If SVN honors its currently posted 1 requal per 1 developer purchase plan, then paying $40,000 on a developer Hawaii purchase (or $20K on a domestic or Cancun purchase) to requal only 76,000 StarOptions (even if purchased for super cheap) may not be the best use of one's resources.  I would think the minimum valuable requal amount would be at least 81,000 StarOptions, which could be had by spending a few hundred dollars more on a resale 2 BR L/O Cascades or PGA purchase, (or finding the mythical large one bedroom true platinum (post-starwood) SDO) or the like.

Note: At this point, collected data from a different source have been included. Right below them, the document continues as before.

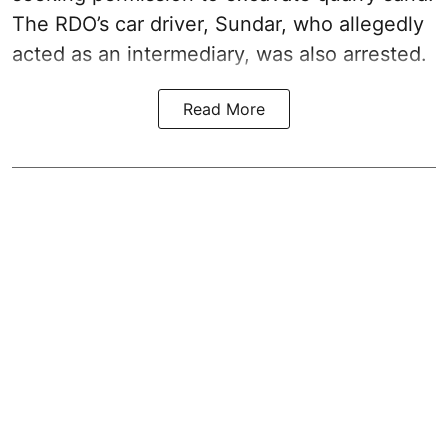
The RDO’s car driver, Sundar, who allegedly
acted as an intermediary, was also arrested.
Read More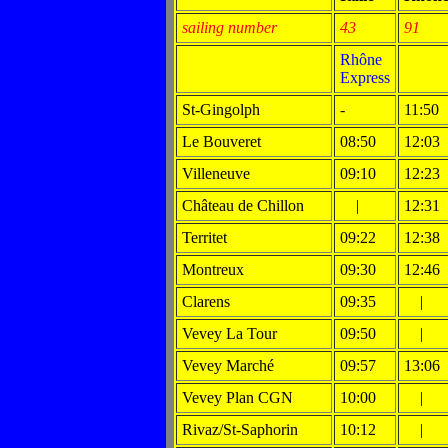
sailing number
43
91
Rhône
Express
St-Gingolph
-
11:50
Le Bouveret
08:50
12:03
Villeneuve
09:10
12:23
Château de Chillon
|
12:31
Territet
09:22
12:38
Montreux
09:30
12:46
Clarens
09:35
|
Vevey La Tour
09:50
|
Vevey Marché
09:57
13:06
Vevey Plan CGN
10:00
|
Rivaz/St-Saphorin
10:12
|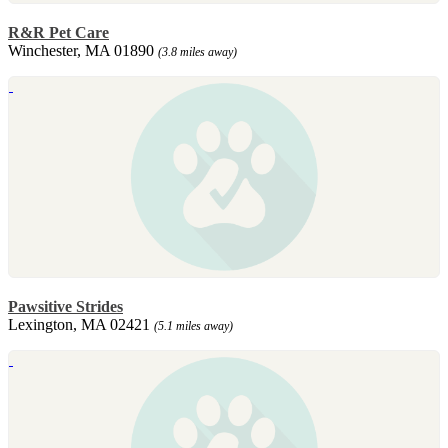
R&R Pet Care
Winchester, MA 01890
(3.8 miles away)
Pawsitive Strides
Lexington, MA 02421
(5.1 miles away)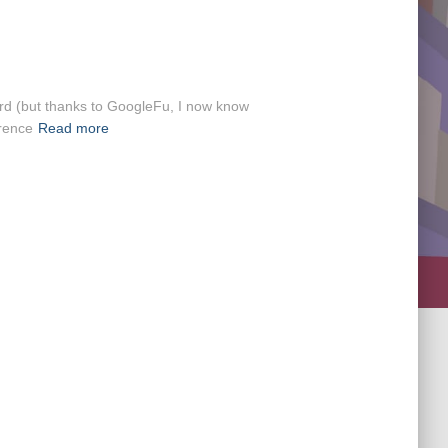
word (but thanks to GoogleFu, I now know
erence
Read more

Of course, if someone were willing to roll the dice on the March 31, 2008 resale Fountains II cut-off date, with the understanding that they would requal it with an already planned developer purchase if SVN refused to extend that date, then go for it.

Make sense?

-nodge


----------



## SDKath (Apr 3, 2008)

nodge said:


> If SVN honors its currently posted 1 requal per 1 developer purchase plan, then paying $40,000 on a developer Hawaii purchase (or $20K on a domestic or Cancun purchase) to requal only 76,000 StarOptions (even if purchased for super cheap) may not be the best use of one's resources.  I would think the minimum valuable requal amount would be at least 81,000 StarOptions, which could be had by spending a few hundred dollars more on a resale 2 BR L/O Cascades or PGA purchase, (or finding the mythical large one bedroom true platinum (post-starwood) SDO) or the like.
> 
> Of course, if someone were willing to roll the dice on the March 31, 2008 resale Fountains II cut-off date, with the understanding that they would requal it with an already planned developer purchase if SVN refused to extend that date, then go for it.
> 
> ...



Starwood's current requal rules are >$20,000 spent per requal.  So you can't buy a Fountains week from Starwood and requal a unit.  You have to buy one unit worth over $20,000 to retro anything no matter how many SOs.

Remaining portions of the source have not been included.